MATERIAL FOR THIS TASK: Begin
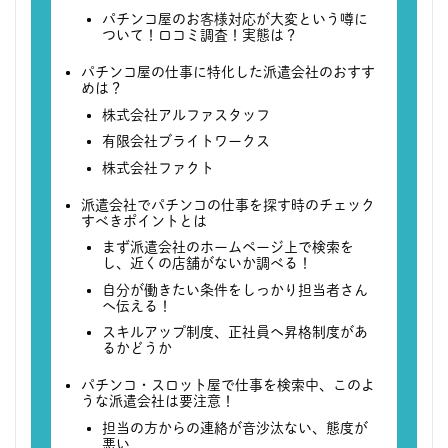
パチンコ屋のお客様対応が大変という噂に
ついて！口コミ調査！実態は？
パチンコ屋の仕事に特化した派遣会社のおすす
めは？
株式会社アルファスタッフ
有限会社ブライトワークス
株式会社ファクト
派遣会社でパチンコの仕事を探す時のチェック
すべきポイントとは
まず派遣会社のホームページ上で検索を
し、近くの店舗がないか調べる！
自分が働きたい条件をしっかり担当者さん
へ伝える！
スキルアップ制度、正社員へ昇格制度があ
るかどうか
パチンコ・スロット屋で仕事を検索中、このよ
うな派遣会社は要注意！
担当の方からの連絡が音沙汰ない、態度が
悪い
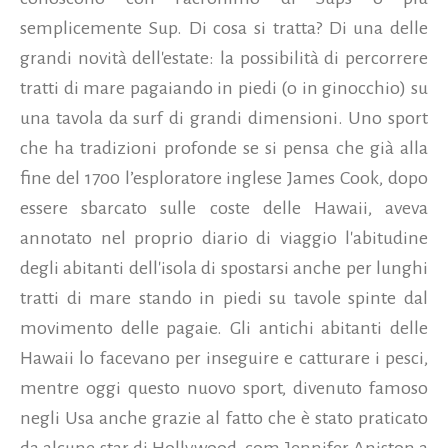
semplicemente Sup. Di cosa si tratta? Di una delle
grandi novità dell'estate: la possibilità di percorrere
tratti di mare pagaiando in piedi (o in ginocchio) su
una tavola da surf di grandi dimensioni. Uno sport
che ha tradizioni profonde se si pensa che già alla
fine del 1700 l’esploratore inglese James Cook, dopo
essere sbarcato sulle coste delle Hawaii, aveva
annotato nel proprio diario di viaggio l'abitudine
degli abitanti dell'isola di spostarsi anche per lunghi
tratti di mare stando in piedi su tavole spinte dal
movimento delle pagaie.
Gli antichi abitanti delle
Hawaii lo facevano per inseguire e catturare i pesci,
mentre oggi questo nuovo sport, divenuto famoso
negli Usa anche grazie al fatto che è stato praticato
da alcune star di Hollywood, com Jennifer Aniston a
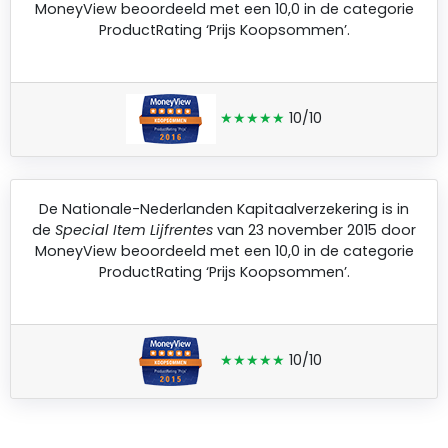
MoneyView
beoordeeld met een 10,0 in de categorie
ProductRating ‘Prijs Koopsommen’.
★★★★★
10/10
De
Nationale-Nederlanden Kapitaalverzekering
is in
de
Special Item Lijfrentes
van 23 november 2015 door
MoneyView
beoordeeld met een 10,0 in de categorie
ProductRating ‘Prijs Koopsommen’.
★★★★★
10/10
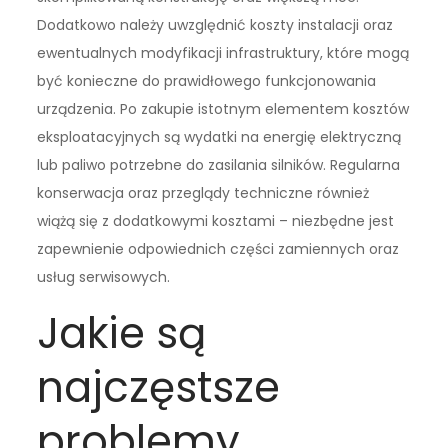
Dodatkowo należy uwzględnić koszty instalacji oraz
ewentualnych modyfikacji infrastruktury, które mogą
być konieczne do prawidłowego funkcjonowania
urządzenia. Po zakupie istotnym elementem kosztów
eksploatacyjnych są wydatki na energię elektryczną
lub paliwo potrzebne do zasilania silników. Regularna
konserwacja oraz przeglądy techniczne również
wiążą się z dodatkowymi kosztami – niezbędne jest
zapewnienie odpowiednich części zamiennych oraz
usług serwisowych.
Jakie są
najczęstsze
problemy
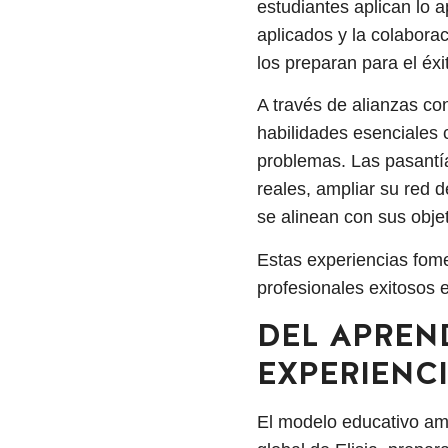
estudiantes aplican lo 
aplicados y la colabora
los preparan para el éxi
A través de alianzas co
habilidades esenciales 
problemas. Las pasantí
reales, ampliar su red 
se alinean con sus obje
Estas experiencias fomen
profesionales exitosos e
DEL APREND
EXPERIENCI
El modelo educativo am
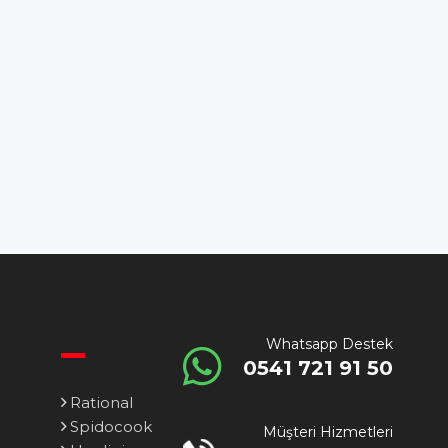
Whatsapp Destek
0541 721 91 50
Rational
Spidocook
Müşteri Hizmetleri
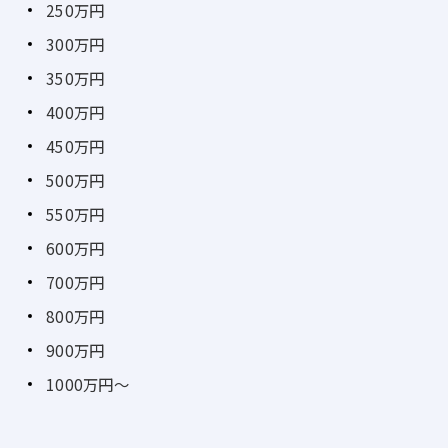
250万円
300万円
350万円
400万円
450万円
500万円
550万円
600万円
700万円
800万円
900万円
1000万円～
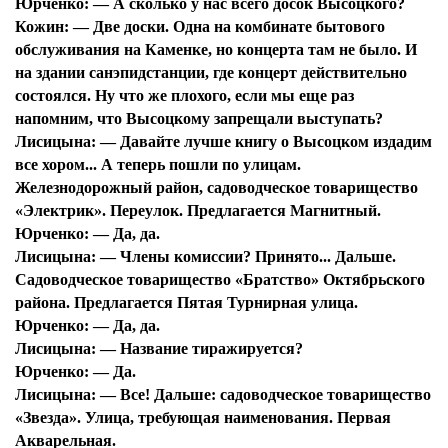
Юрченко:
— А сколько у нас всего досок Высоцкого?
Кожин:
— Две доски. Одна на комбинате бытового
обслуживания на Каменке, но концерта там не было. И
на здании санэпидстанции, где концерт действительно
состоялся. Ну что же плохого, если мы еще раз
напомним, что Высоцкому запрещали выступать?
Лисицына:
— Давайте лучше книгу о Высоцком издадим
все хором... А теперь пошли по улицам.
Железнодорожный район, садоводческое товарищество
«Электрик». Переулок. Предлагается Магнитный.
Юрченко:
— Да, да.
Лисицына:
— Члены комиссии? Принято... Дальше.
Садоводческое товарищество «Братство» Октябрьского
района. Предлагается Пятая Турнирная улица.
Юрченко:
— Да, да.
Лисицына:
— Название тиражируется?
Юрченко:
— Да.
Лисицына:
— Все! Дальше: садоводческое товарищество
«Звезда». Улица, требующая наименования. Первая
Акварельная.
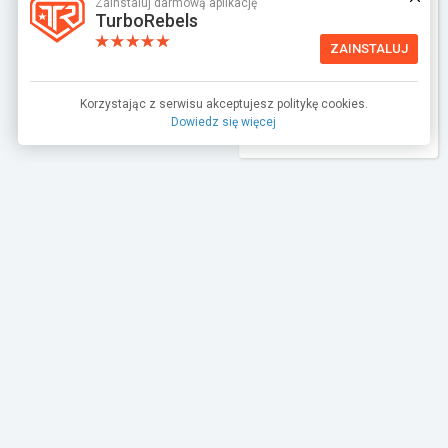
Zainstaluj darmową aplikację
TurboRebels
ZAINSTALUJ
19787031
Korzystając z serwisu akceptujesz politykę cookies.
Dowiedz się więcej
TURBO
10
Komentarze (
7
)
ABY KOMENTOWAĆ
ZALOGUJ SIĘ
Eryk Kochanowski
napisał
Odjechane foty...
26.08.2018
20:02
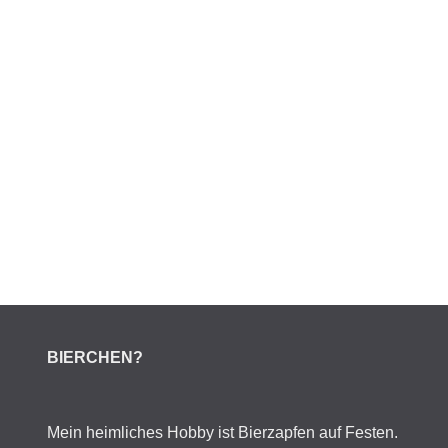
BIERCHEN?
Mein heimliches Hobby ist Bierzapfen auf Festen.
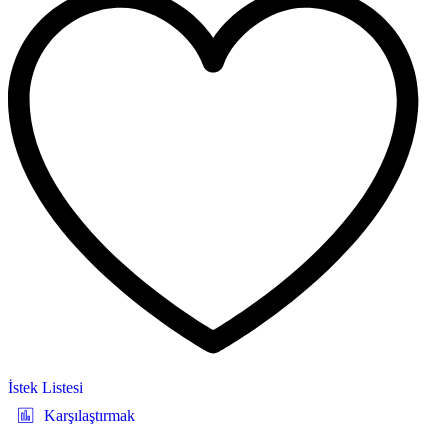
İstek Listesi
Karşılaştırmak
MATERIAL FOR THIS TASK: End
MATERIAL FOR THIS TASK: Begin
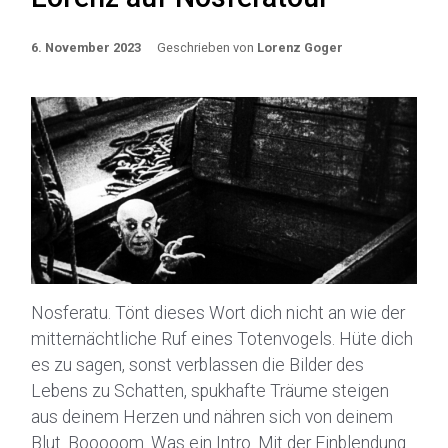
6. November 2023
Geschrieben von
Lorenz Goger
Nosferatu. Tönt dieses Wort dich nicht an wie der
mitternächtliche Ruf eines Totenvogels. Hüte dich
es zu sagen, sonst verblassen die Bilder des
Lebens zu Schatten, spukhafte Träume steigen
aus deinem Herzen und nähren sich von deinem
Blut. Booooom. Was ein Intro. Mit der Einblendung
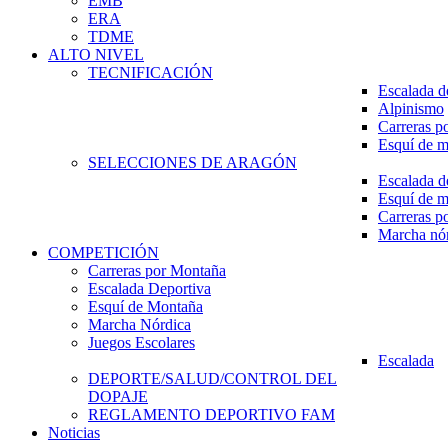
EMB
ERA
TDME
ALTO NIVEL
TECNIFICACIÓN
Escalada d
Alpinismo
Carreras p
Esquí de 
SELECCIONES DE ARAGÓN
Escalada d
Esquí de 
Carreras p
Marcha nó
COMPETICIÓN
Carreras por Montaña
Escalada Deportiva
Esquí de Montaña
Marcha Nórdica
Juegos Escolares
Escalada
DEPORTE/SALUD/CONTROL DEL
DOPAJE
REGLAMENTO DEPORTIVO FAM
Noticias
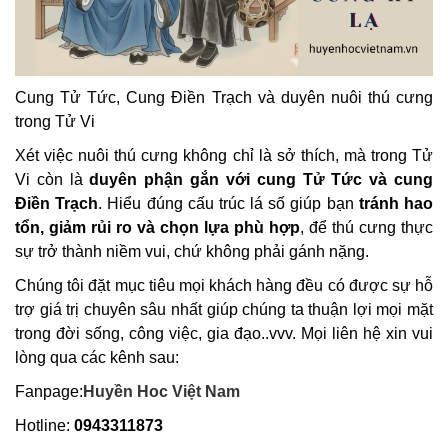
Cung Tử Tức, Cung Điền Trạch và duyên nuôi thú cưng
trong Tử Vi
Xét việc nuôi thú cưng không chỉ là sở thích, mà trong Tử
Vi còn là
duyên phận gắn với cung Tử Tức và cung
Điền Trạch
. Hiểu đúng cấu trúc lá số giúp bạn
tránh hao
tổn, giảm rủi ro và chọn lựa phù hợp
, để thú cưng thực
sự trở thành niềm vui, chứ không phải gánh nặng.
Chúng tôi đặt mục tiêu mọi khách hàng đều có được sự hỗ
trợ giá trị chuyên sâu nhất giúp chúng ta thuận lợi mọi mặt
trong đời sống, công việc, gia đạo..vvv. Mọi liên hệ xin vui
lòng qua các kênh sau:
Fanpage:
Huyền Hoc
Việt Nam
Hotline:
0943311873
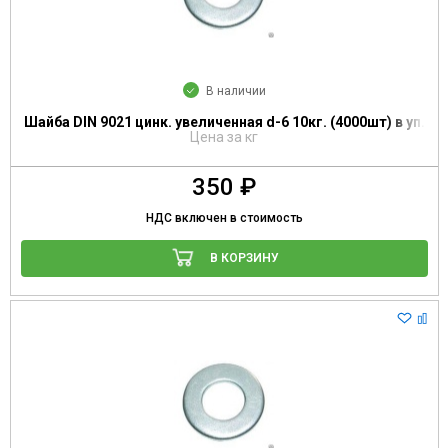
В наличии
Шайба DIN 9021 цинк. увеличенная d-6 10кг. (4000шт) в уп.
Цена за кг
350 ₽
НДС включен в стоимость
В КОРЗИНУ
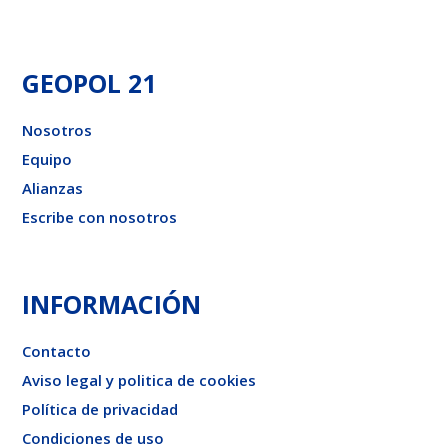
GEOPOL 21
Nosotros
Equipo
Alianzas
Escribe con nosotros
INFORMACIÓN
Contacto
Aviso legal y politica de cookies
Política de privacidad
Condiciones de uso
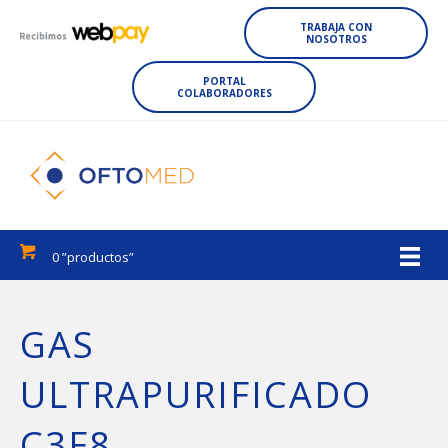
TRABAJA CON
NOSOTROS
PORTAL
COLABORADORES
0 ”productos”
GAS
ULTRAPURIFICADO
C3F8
MATERIAL FOR THIS TASK: End
### THE TASK:
In the entries above, every line from the line with "パチンコ屋のお客様対応が大変という噂に" to the line with "wiążą się z" is to be printed exactly, with both ends included and pictures excluded.

### SOLUTION TO THIS EXERCISE:
パチンコ屋のお客様対応が大変という噂に
ついて！口コミ調査！実態は？
パチンコ屋の仕事に特化した派遣会社のおすす
めは？
株式会社アルファスタッフ
有限会社ブライトワークス
株式会社ファクト
派遣会社でパチンコの仕事を探す時のチェック
すべきポイントとは
まず派遣会社のホームページ上で検索を
し、近くの店舗がないか調べる！
自分が働きたい条件をしっかり担当者さん
へ伝える！
スキルアップ制度、正社員へ昇格制度があ
るかどうか
パチンコ・スロット屋で仕事を検索中、このよ
うな派遣会社は要注意！
担当の方からの連絡が音沙汰ない、態度が
悪い
semplicemente Sup. Di cosa si tratta? Di una delle
grandi novità dell'estate: la possibilità di percorrere
tratti di mare pagaiando in piedi (o in ginocchio) su
una tavola da surf di grandi dimensioni. Uno sport
che ha tradizioni profonde se si pensa che già alla
fine del 1700 l’esploratore inglese James Cook, dopo
essere sbarcato sulle coste delle Hawaii, aveva
annotato nel proprio diario di viaggio l'abitudine
degli abitanti dell'isola di spostarsi anche per lunghi
tratti di mare stando in piedi su tavole spinte dal
movimento delle pagaie.
Gli antichi abitanti delle
Hawaii lo facevano per inseguire e catturare i pesci,
mentre oggi questo nuovo sport, divenuto famoso
negli Usa anche grazie al fatto che è stato praticato
da alcune star di Hollywood, com Jennifer Aniston a
MoneyView
beoordeeld met een 10,0 in de categorie
ProductRating ‘Prijs Koopsommen’.
★★★★★
10/10
De
Nationale-Nederlanden Kapitaalverzekering
is in
de
Special Item Lijfrentes
van 23 november 2015 door
MoneyView
beoordeeld met een 10,0 in de categorie
ProductRating ‘Prijs Koopsommen’.
★★★★★
10/10
Dodatkowo należy uwzględnić koszty instalacji oraz
ewentualnych modyfikacji infrastruktury, które mogą
być konieczne do prawidłowego funkcjonowania
urządzenia. Po zakupie istotnym elementem kosztów
eksploatacyjnych są wydatki na energię elektryczną
lub paliwo potrzebne do zasilania silników. Regularna
konserwacja oraz przeglądy techniczne również
wiążą się z dodatkowymi kosztami – niezbędne jest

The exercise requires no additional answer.